The delegate is a better solution and having more than 1 delegate in a weak list of delegates is ok. I have used such composition in many places where I need to register more then 1 listener to a particular event and works just fine.

You can create the delegates collection once and reuse it very easily across the code. Here is my solution:

class WeakContainer {

    private weak var value: AnyObject?

    public init(value: AnyObject) {
        self.value = value
    }

    func get() -> AnyObject? {
        return self.value
    }
}

class DelegatesCollection<T>: Sequence {

    private lazy var weakDelegates = [WeakContainer]()

    var delegates: [T] {
        return self.weakDelegates.map() { $0.get() as!
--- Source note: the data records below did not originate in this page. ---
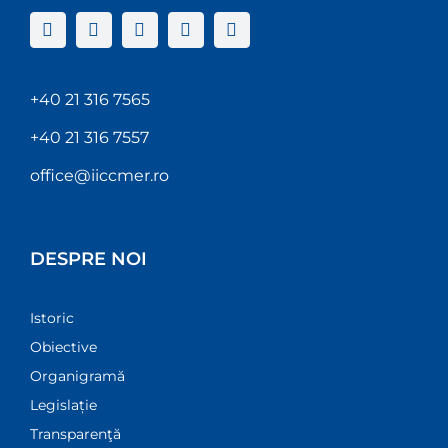
+40 21 316 7565
+40 21 316 7557
office@iiccmer.ro
DESPRE NOI
Istoric
Obiective
Organigramă
Legislație
Transparenţă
T }
    }

    var hasDelegates: Bool {
        return !self.weakDelegates.isEmpty
    }

    init() { }

    func add(delegate: T) {
        var exists = false
        for currentDelegate in self.weakDelegates {
            if(currentDelegate.get() === (delegate as AnyObject)) {
                exists = true
                break
            }
        }

        if(!exists) {
            self.weakDelegates.append(WeakContainer(value: delegate as AnyObject))
        }
    }

    func remove(delegate: T) {
        var i = 0
        for currentDelegate in self.weakDelegates {
            if(currentDelegate.get() == nil || currentDelegate.get() === (delegate as AnyObject)) {
                self.weakDelegates.remove(at: i)
                break
            }

            i += 1
        }
    }

    func makeIterator() -> IndexingIterator<[T]> {
         return self.delegates.makeIterator()
    }
}

I can speculate that Apple frameworks use only single delegate because it is a business logic what actions to perform when delegate is called. From Apple's point of view it is enough to delegate that some event has happened and to leave the application to decide what to do next so there is no point to support multiple delegates on framework level.